Ha inghiottito la saliva e ha stretto le mani dei suoi figli:
- Mi sentivo così colpevole per non sapere fermare questo uomo, che non osavo raccontarlo a nessuno. Neanche alla mia famiglia, loro pensavano che lui fosse il perfetto marito e padre, avrebbero pensato che ero pazza. Quando ci hanno dimesse e siamo tornate a casa, ho tentato di migliorare, fare quello che gli piaceva, per piacergli e non farlo arrabbiare e, soprattutto, per proteggere i miei figli, non volevo che lui li picchiasse. Ciononostante, m’ha picchiata ancora una volta, non sono andata all’ospedale, quando è andato via, solo allora, ho osato chiamare una vicina, Rosa, poverina, lei m’aveva sentita piangere molte volte, sapeva tutto quello che era succeso. M’ha curato le ferite e ha voluto aiutarmi. M’ha detto: “Denuncialo”, ma io non osavo: “In fondo, lui mi ama, me lo dice, ma lui è stanco a causa dei turni che lo fanno innervosire”. Stavo ingannando me stessa, negavo l’evidenza.

Ha preso aria ancora una volta e ha continuato:
- Dopo abbiamo avuto un bel periodo, abbiamo cambiato città, siamo venuti in Italia, nella sua città: Roma, pareva che fosse più tranquillo.
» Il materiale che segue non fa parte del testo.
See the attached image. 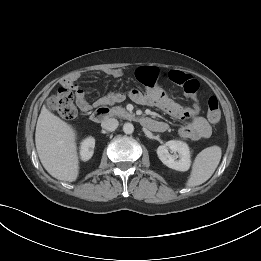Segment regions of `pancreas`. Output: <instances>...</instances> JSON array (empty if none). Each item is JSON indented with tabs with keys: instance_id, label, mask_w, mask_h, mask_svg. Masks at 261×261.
Returning <instances> with one entry per match:
<instances>
[{
	"instance_id": "pancreas-1",
	"label": "pancreas",
	"mask_w": 261,
	"mask_h": 261,
	"mask_svg": "<svg viewBox=\"0 0 261 261\" xmlns=\"http://www.w3.org/2000/svg\"><path fill=\"white\" fill-rule=\"evenodd\" d=\"M114 114L119 116H125V117H132V114L128 113L124 108L122 107H116L113 110Z\"/></svg>"
}]
</instances>
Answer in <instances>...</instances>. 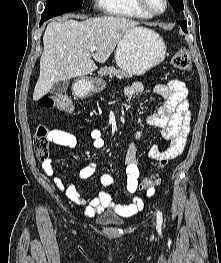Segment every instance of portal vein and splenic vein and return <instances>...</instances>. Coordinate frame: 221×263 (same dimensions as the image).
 Masks as SVG:
<instances>
[{
    "label": "portal vein and splenic vein",
    "mask_w": 221,
    "mask_h": 263,
    "mask_svg": "<svg viewBox=\"0 0 221 263\" xmlns=\"http://www.w3.org/2000/svg\"><path fill=\"white\" fill-rule=\"evenodd\" d=\"M96 50V46H92L91 48H90V52H94Z\"/></svg>",
    "instance_id": "portal-vein-and-splenic-vein-1"
}]
</instances>
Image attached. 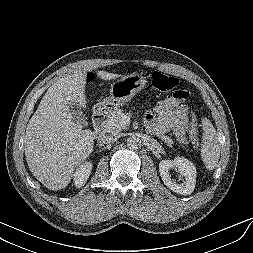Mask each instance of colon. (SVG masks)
<instances>
[{
	"label": "colon",
	"instance_id": "1",
	"mask_svg": "<svg viewBox=\"0 0 253 253\" xmlns=\"http://www.w3.org/2000/svg\"><path fill=\"white\" fill-rule=\"evenodd\" d=\"M151 80L155 89L162 92H170V96L175 99L183 98L185 100L188 97L186 90L178 88L179 82L174 76L166 75L160 71H155L152 74ZM191 139L194 142L197 141V137L194 133L191 135Z\"/></svg>",
	"mask_w": 253,
	"mask_h": 253
}]
</instances>
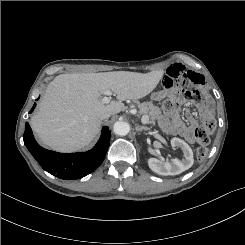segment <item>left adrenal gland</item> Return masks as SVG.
<instances>
[{
	"instance_id": "obj_1",
	"label": "left adrenal gland",
	"mask_w": 245,
	"mask_h": 245,
	"mask_svg": "<svg viewBox=\"0 0 245 245\" xmlns=\"http://www.w3.org/2000/svg\"><path fill=\"white\" fill-rule=\"evenodd\" d=\"M135 129L138 132H142L143 130L144 131H149L150 130L148 127H145V126H136Z\"/></svg>"
}]
</instances>
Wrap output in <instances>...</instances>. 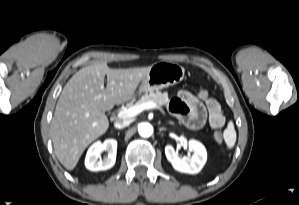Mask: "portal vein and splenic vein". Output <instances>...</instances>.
<instances>
[{"instance_id": "obj_1", "label": "portal vein and splenic vein", "mask_w": 299, "mask_h": 205, "mask_svg": "<svg viewBox=\"0 0 299 205\" xmlns=\"http://www.w3.org/2000/svg\"><path fill=\"white\" fill-rule=\"evenodd\" d=\"M158 108V105L154 102H146L143 104L135 105L132 106L128 109L121 110L117 114V118L119 119H127L136 116L137 114L141 113L144 110H149V109H156Z\"/></svg>"}]
</instances>
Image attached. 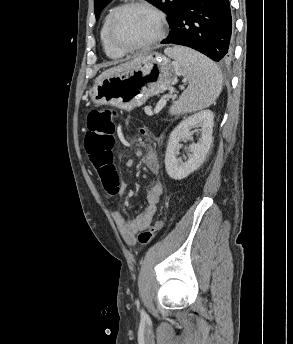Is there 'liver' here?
<instances>
[{
    "instance_id": "liver-1",
    "label": "liver",
    "mask_w": 293,
    "mask_h": 344,
    "mask_svg": "<svg viewBox=\"0 0 293 344\" xmlns=\"http://www.w3.org/2000/svg\"><path fill=\"white\" fill-rule=\"evenodd\" d=\"M145 55L146 54L137 56L134 59H132L131 61H127L125 63H121L118 66H114V67H111V68L103 71L95 79V83L99 82V81H102L103 79H105L107 77H110V76H113V75H116V74H119V73H122L124 71L132 69L133 67H135L136 65H138L142 61V59L144 58Z\"/></svg>"
}]
</instances>
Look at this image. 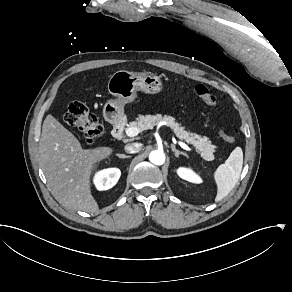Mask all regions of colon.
<instances>
[{
	"instance_id": "1",
	"label": "colon",
	"mask_w": 292,
	"mask_h": 292,
	"mask_svg": "<svg viewBox=\"0 0 292 292\" xmlns=\"http://www.w3.org/2000/svg\"><path fill=\"white\" fill-rule=\"evenodd\" d=\"M195 93L208 106L217 103L215 94L205 85H196ZM66 122L81 129L90 144L95 143L104 132L103 125L99 122L81 101L71 102L64 114ZM220 135L226 142H234L239 137L236 127H224L220 130Z\"/></svg>"
}]
</instances>
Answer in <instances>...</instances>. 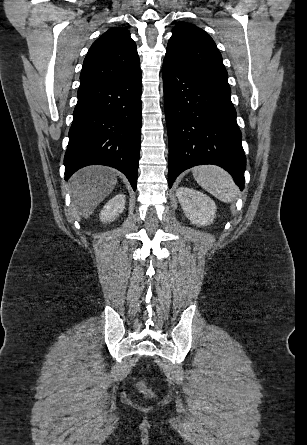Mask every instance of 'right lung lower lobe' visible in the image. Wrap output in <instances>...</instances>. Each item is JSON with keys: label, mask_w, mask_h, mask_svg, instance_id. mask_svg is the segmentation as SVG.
Returning a JSON list of instances; mask_svg holds the SVG:
<instances>
[{"label": "right lung lower lobe", "mask_w": 307, "mask_h": 445, "mask_svg": "<svg viewBox=\"0 0 307 445\" xmlns=\"http://www.w3.org/2000/svg\"><path fill=\"white\" fill-rule=\"evenodd\" d=\"M141 70L80 87L64 157L65 179L92 164L123 172L136 190L141 140Z\"/></svg>", "instance_id": "right-lung-lower-lobe-1"}]
</instances>
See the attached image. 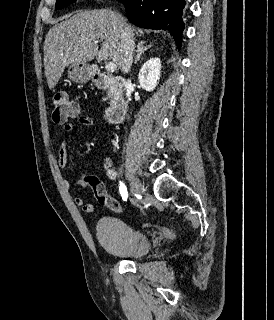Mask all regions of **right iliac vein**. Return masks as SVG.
<instances>
[{"instance_id": "right-iliac-vein-1", "label": "right iliac vein", "mask_w": 274, "mask_h": 320, "mask_svg": "<svg viewBox=\"0 0 274 320\" xmlns=\"http://www.w3.org/2000/svg\"><path fill=\"white\" fill-rule=\"evenodd\" d=\"M132 188L138 195H142L145 193L144 187L142 186L140 181L135 177L132 178ZM136 202H138V200H136Z\"/></svg>"}]
</instances>
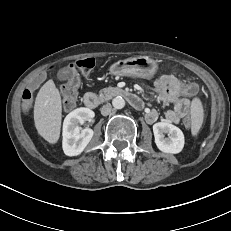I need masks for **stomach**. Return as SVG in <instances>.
<instances>
[{
	"instance_id": "1",
	"label": "stomach",
	"mask_w": 231,
	"mask_h": 231,
	"mask_svg": "<svg viewBox=\"0 0 231 231\" xmlns=\"http://www.w3.org/2000/svg\"><path fill=\"white\" fill-rule=\"evenodd\" d=\"M158 69L157 62L147 56L119 60L111 65L109 71L114 76L152 78Z\"/></svg>"
}]
</instances>
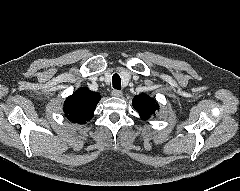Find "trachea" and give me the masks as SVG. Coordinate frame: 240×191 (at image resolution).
<instances>
[{"instance_id": "obj_1", "label": "trachea", "mask_w": 240, "mask_h": 191, "mask_svg": "<svg viewBox=\"0 0 240 191\" xmlns=\"http://www.w3.org/2000/svg\"><path fill=\"white\" fill-rule=\"evenodd\" d=\"M113 88L116 90H121V79L118 74H114L112 77Z\"/></svg>"}]
</instances>
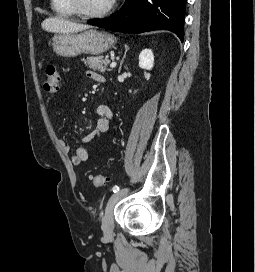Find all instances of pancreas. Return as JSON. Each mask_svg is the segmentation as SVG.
Here are the masks:
<instances>
[{
  "mask_svg": "<svg viewBox=\"0 0 255 272\" xmlns=\"http://www.w3.org/2000/svg\"><path fill=\"white\" fill-rule=\"evenodd\" d=\"M85 66L94 70L99 71L100 73H105V71H111V69L107 68V65L109 64L108 59H103L102 56L97 57H87V59H82Z\"/></svg>",
  "mask_w": 255,
  "mask_h": 272,
  "instance_id": "1",
  "label": "pancreas"
}]
</instances>
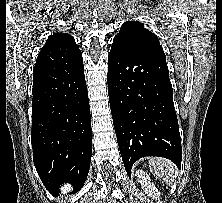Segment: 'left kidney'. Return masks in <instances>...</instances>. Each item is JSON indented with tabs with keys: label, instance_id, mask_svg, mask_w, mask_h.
<instances>
[{
	"label": "left kidney",
	"instance_id": "left-kidney-1",
	"mask_svg": "<svg viewBox=\"0 0 222 203\" xmlns=\"http://www.w3.org/2000/svg\"><path fill=\"white\" fill-rule=\"evenodd\" d=\"M136 176L138 178V181L142 185V188L144 189L145 193L153 198L157 199L160 196V193L158 192L156 186L151 182V179L149 175L142 171V170H136Z\"/></svg>",
	"mask_w": 222,
	"mask_h": 203
}]
</instances>
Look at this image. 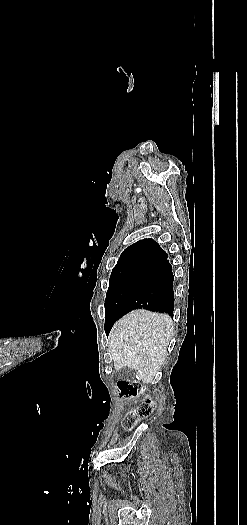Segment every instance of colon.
I'll return each instance as SVG.
<instances>
[{"label":"colon","mask_w":247,"mask_h":525,"mask_svg":"<svg viewBox=\"0 0 247 525\" xmlns=\"http://www.w3.org/2000/svg\"><path fill=\"white\" fill-rule=\"evenodd\" d=\"M119 394L124 398H136L143 393V385L129 380H121L118 383ZM152 402L149 398L143 400L135 409L128 412L124 425L127 429L133 428L140 420L150 416Z\"/></svg>","instance_id":"5ec220e1"}]
</instances>
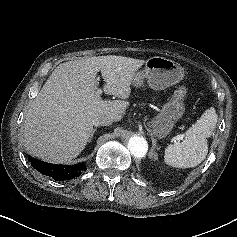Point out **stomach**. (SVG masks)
Listing matches in <instances>:
<instances>
[{"mask_svg": "<svg viewBox=\"0 0 237 237\" xmlns=\"http://www.w3.org/2000/svg\"><path fill=\"white\" fill-rule=\"evenodd\" d=\"M184 78V69L173 60L164 57H151L146 61L145 70L135 73L132 84L141 87L146 79L154 90H163L179 83ZM186 88L177 89L172 98L163 105L161 112L150 120L149 129L155 137L162 139L173 129L185 112L184 97Z\"/></svg>", "mask_w": 237, "mask_h": 237, "instance_id": "obj_1", "label": "stomach"}]
</instances>
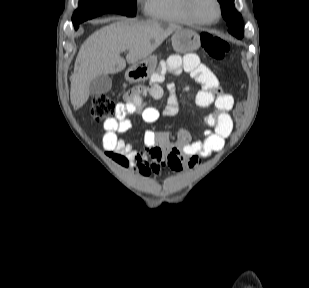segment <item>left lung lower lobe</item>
Wrapping results in <instances>:
<instances>
[{
  "instance_id": "left-lung-lower-lobe-1",
  "label": "left lung lower lobe",
  "mask_w": 309,
  "mask_h": 288,
  "mask_svg": "<svg viewBox=\"0 0 309 288\" xmlns=\"http://www.w3.org/2000/svg\"><path fill=\"white\" fill-rule=\"evenodd\" d=\"M234 36H236V35H234ZM236 37H237V38H240V39L242 38V36H236Z\"/></svg>"
}]
</instances>
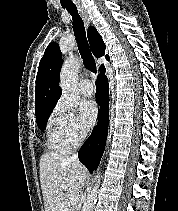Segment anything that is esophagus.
Masks as SVG:
<instances>
[{"mask_svg": "<svg viewBox=\"0 0 178 211\" xmlns=\"http://www.w3.org/2000/svg\"><path fill=\"white\" fill-rule=\"evenodd\" d=\"M80 12H81V15H82L85 25L88 27L91 24V20L88 16L87 11L84 9H80Z\"/></svg>", "mask_w": 178, "mask_h": 211, "instance_id": "1", "label": "esophagus"}]
</instances>
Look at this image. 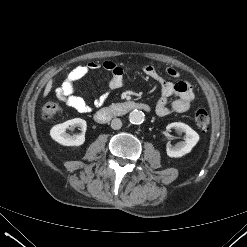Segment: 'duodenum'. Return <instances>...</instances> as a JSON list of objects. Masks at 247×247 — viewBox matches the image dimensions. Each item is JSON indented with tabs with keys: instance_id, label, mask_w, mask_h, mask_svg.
Wrapping results in <instances>:
<instances>
[{
	"instance_id": "1",
	"label": "duodenum",
	"mask_w": 247,
	"mask_h": 247,
	"mask_svg": "<svg viewBox=\"0 0 247 247\" xmlns=\"http://www.w3.org/2000/svg\"><path fill=\"white\" fill-rule=\"evenodd\" d=\"M134 110H142L149 112L151 110L150 106L146 103L135 102V101H123L113 103L109 106L99 109L94 118L99 123H106L114 117L123 116Z\"/></svg>"
}]
</instances>
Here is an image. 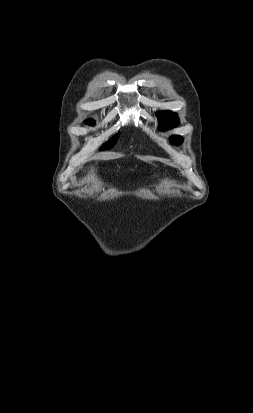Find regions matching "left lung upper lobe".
<instances>
[{
    "label": "left lung upper lobe",
    "instance_id": "5c2ea615",
    "mask_svg": "<svg viewBox=\"0 0 253 413\" xmlns=\"http://www.w3.org/2000/svg\"><path fill=\"white\" fill-rule=\"evenodd\" d=\"M158 120H159L161 130L174 128L179 123L177 114L172 113L171 111L158 112ZM170 142L174 145H179L182 143V137L173 136L171 137Z\"/></svg>",
    "mask_w": 253,
    "mask_h": 413
}]
</instances>
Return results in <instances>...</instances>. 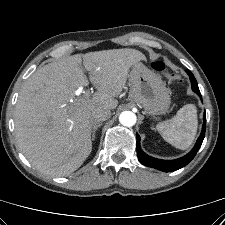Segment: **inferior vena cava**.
Listing matches in <instances>:
<instances>
[{
  "instance_id": "602c4592",
  "label": "inferior vena cava",
  "mask_w": 225,
  "mask_h": 225,
  "mask_svg": "<svg viewBox=\"0 0 225 225\" xmlns=\"http://www.w3.org/2000/svg\"><path fill=\"white\" fill-rule=\"evenodd\" d=\"M111 116L110 109L106 107H95L91 110V119L94 124L105 121Z\"/></svg>"
}]
</instances>
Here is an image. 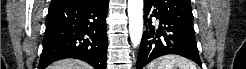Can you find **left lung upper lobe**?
<instances>
[{
  "instance_id": "1",
  "label": "left lung upper lobe",
  "mask_w": 246,
  "mask_h": 69,
  "mask_svg": "<svg viewBox=\"0 0 246 69\" xmlns=\"http://www.w3.org/2000/svg\"><path fill=\"white\" fill-rule=\"evenodd\" d=\"M156 8L170 18L193 25L190 0H152Z\"/></svg>"
}]
</instances>
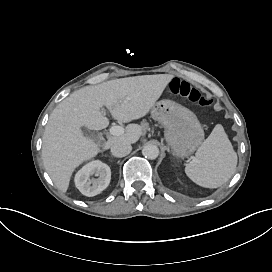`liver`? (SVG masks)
<instances>
[{"instance_id":"1","label":"liver","mask_w":272,"mask_h":272,"mask_svg":"<svg viewBox=\"0 0 272 272\" xmlns=\"http://www.w3.org/2000/svg\"><path fill=\"white\" fill-rule=\"evenodd\" d=\"M172 78L158 74L114 79L83 87L61 101L49 116L42 147L44 167L57 188L66 192L75 168L100 152L81 127L106 128L109 119L100 112L102 106L120 122L139 119L149 112ZM142 133V126L128 124L125 134L109 137L104 149L116 142L135 143Z\"/></svg>"}]
</instances>
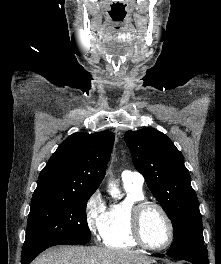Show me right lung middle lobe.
Masks as SVG:
<instances>
[{
  "label": "right lung middle lobe",
  "mask_w": 221,
  "mask_h": 264,
  "mask_svg": "<svg viewBox=\"0 0 221 264\" xmlns=\"http://www.w3.org/2000/svg\"><path fill=\"white\" fill-rule=\"evenodd\" d=\"M92 193H34L22 256L54 245H75L91 238L86 205Z\"/></svg>",
  "instance_id": "obj_1"
}]
</instances>
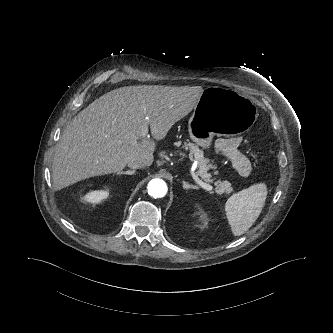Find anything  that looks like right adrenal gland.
<instances>
[{
    "mask_svg": "<svg viewBox=\"0 0 333 333\" xmlns=\"http://www.w3.org/2000/svg\"><path fill=\"white\" fill-rule=\"evenodd\" d=\"M134 173L135 170H127V171L118 172L117 175H133Z\"/></svg>",
    "mask_w": 333,
    "mask_h": 333,
    "instance_id": "1",
    "label": "right adrenal gland"
}]
</instances>
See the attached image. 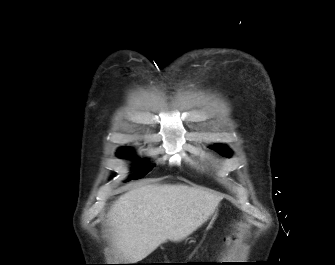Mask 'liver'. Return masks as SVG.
<instances>
[{
	"instance_id": "liver-1",
	"label": "liver",
	"mask_w": 335,
	"mask_h": 265,
	"mask_svg": "<svg viewBox=\"0 0 335 265\" xmlns=\"http://www.w3.org/2000/svg\"><path fill=\"white\" fill-rule=\"evenodd\" d=\"M221 197L183 184H148L129 190L109 212L120 258L138 262L168 240L180 242L215 212Z\"/></svg>"
}]
</instances>
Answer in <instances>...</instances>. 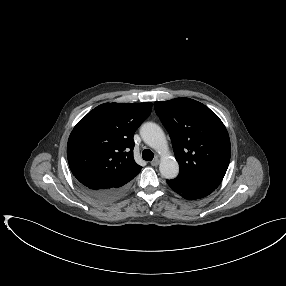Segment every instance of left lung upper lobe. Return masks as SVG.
<instances>
[{
	"label": "left lung upper lobe",
	"mask_w": 286,
	"mask_h": 286,
	"mask_svg": "<svg viewBox=\"0 0 286 286\" xmlns=\"http://www.w3.org/2000/svg\"><path fill=\"white\" fill-rule=\"evenodd\" d=\"M180 166L178 178L217 188L230 161L228 132L219 117L189 98L154 102Z\"/></svg>",
	"instance_id": "obj_1"
}]
</instances>
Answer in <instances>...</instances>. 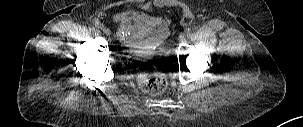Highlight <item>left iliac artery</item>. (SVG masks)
I'll list each match as a JSON object with an SVG mask.
<instances>
[{
    "label": "left iliac artery",
    "mask_w": 303,
    "mask_h": 127,
    "mask_svg": "<svg viewBox=\"0 0 303 127\" xmlns=\"http://www.w3.org/2000/svg\"><path fill=\"white\" fill-rule=\"evenodd\" d=\"M184 35L186 36V38L191 39L193 36V33L189 29H186L184 31Z\"/></svg>",
    "instance_id": "44dca946"
}]
</instances>
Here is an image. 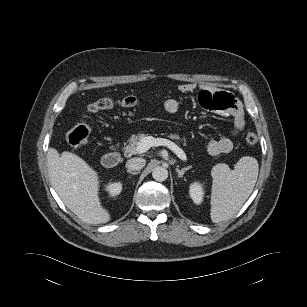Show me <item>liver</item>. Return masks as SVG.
Wrapping results in <instances>:
<instances>
[{"instance_id": "liver-1", "label": "liver", "mask_w": 307, "mask_h": 307, "mask_svg": "<svg viewBox=\"0 0 307 307\" xmlns=\"http://www.w3.org/2000/svg\"><path fill=\"white\" fill-rule=\"evenodd\" d=\"M47 164L52 186L65 206L81 221L102 224L110 220L98 196V174L82 158L49 148Z\"/></svg>"}]
</instances>
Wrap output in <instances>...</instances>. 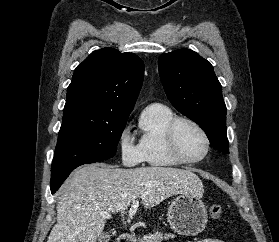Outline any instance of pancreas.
<instances>
[{
  "label": "pancreas",
  "instance_id": "cf45deb5",
  "mask_svg": "<svg viewBox=\"0 0 279 242\" xmlns=\"http://www.w3.org/2000/svg\"><path fill=\"white\" fill-rule=\"evenodd\" d=\"M176 235L172 233L163 234L162 232H154L153 234H147L138 239V242H162L163 240L173 239Z\"/></svg>",
  "mask_w": 279,
  "mask_h": 242
}]
</instances>
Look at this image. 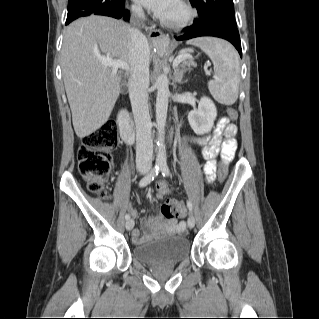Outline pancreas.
I'll return each instance as SVG.
<instances>
[{"label": "pancreas", "instance_id": "obj_1", "mask_svg": "<svg viewBox=\"0 0 319 319\" xmlns=\"http://www.w3.org/2000/svg\"><path fill=\"white\" fill-rule=\"evenodd\" d=\"M184 71L190 70L191 66H196V63L193 60H183L182 64L180 65Z\"/></svg>", "mask_w": 319, "mask_h": 319}]
</instances>
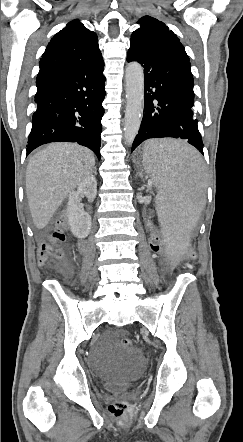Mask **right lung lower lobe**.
Segmentation results:
<instances>
[{"label": "right lung lower lobe", "mask_w": 243, "mask_h": 442, "mask_svg": "<svg viewBox=\"0 0 243 442\" xmlns=\"http://www.w3.org/2000/svg\"><path fill=\"white\" fill-rule=\"evenodd\" d=\"M104 62L37 77L36 111L27 155L50 142H77L100 159L105 92Z\"/></svg>", "instance_id": "obj_1"}]
</instances>
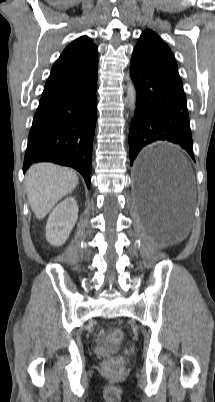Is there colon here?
Masks as SVG:
<instances>
[{"label":"colon","mask_w":215,"mask_h":402,"mask_svg":"<svg viewBox=\"0 0 215 402\" xmlns=\"http://www.w3.org/2000/svg\"><path fill=\"white\" fill-rule=\"evenodd\" d=\"M103 338L110 344H118L123 339V333L120 329L114 328L102 334ZM124 365V358L115 356L105 361L104 368L110 375H117L121 372Z\"/></svg>","instance_id":"5ec220e1"}]
</instances>
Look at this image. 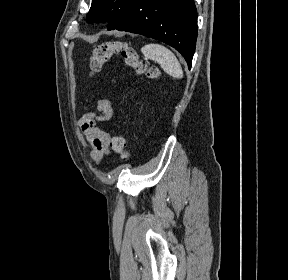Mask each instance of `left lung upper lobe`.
I'll list each match as a JSON object with an SVG mask.
<instances>
[{
  "instance_id": "obj_1",
  "label": "left lung upper lobe",
  "mask_w": 288,
  "mask_h": 280,
  "mask_svg": "<svg viewBox=\"0 0 288 280\" xmlns=\"http://www.w3.org/2000/svg\"><path fill=\"white\" fill-rule=\"evenodd\" d=\"M138 0H92L88 22H107L111 30Z\"/></svg>"
}]
</instances>
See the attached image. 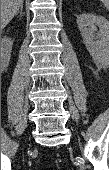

Ma nessuno cambia e il mostro che aveva dentro si è svegliato ancora una volta. Gli insulti e le umiliazioni sono tornati e la paura è riapparsa. I bambini crescevano e benchè mi picchiasse quando loro non c’erano, avevo cominciato a trasmettere loro la mia paura, senza volere, e cominciavano a rendersi conto di quello che stava succedendo. Le botte sono tornate, qualche volta mi hanno condotta all’ospedale, dove i dottori, le infermiere e gli assistenti sociali insistevano: “Denuncialo”. Ma come potevo fare? La denuncia non arriverà lontano, la sua insospettabilitá nella Polizia convincerà suoi capi che non è un violento e archivieranno il caso. Allora non mi rendevo conto, lui m’aveva annullata completamente, io già non ero io, ma una marionetta nelle sue mani. Ma un giorno, mentre lui mi picchiava, Daniel si è alzato dal letto e ha voluto aiutarmi. Ha picchiato anche lui. Come avevo potuto permettere questo? Allora la benda sui miei occhi è caduta e mi sono resa conto che non avevamo bisogno de lui per vivere. Ho chiamato Valentina, l’assistente sociale, e ho chiesto aiuto. M’ha detto: “Prendi lo stretto necessario e i tuoi figli e venite alla casa d’accoglienza”. L’ho fatto, e così ho pensato che i nostri problemi sarebbero finiti, ma mi sono sbagliata. Mi chiama al cellulare: “Scusami, ti prego, non si ripeterà, voglio tanto bene ai bimbi e ti amo follemente”... Follemente... stamattina, quando andavamo a scuola è apparso, era ubriaco, mai lo avevo visto cosí fuori di sé, mi ha presa per un braccio per obbligarmi a salire sulla macchina, ci siamo dibattuti, i bimbi hanno cominciato a gridare e a piangere, anche io: “Ti prego, lasciaci”. Mi ha spinta e sono caduta sul pavimento, allora ho vista l’ira nei suoi occhi, ha estratto la sua arma, me l’ha puntata addosso e... ora non ricordo più.
- Ok, María, non è facile da dire... Michele t’ha uccisa e dopo ha ucciso i due piccoli. Lui ha tentato di suicidarsi, ma si salverà e dovrà vivere pagando per quello che ha fatto. Quello che è successo è orribile, ma adesso comincia una nuova vita per te e per i tuoi figli qui.


Dedicato a tutte le donne che sono state, sono e, disgraziatamente, saranno maltrattate, angeli nell cielo.